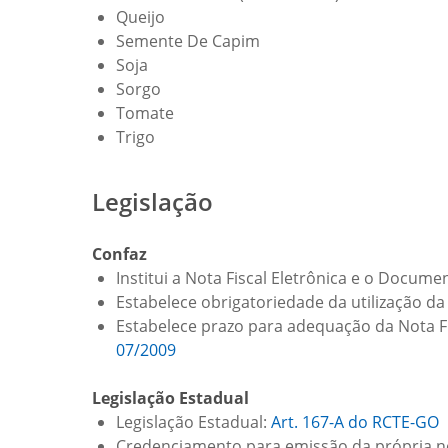
Queijo
Semente De Capim
Soja
Sorgo
Tomate
Trigo
Legislação
Confaz
Institui a Nota Fiscal Eletrônica e o Documen
Estabelece obrigatoriedade da utilização da 
Estabelece prazo para adequação da Nota Fisc
07/2009
Legislação Estadual
Legislação Estadual:
Art. 167-A do RCTE-GO
Credenciamento para emissão da própria n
# # # # #
:: Exercise brief ::
An exact copy of the lines from the one containing "Art. 167-A do RCTE-GO" through the end of the data above is the whole answer.

:: Response box ::
Art. 167-A do RCTE-GO
Credenciamento para emissão da própria n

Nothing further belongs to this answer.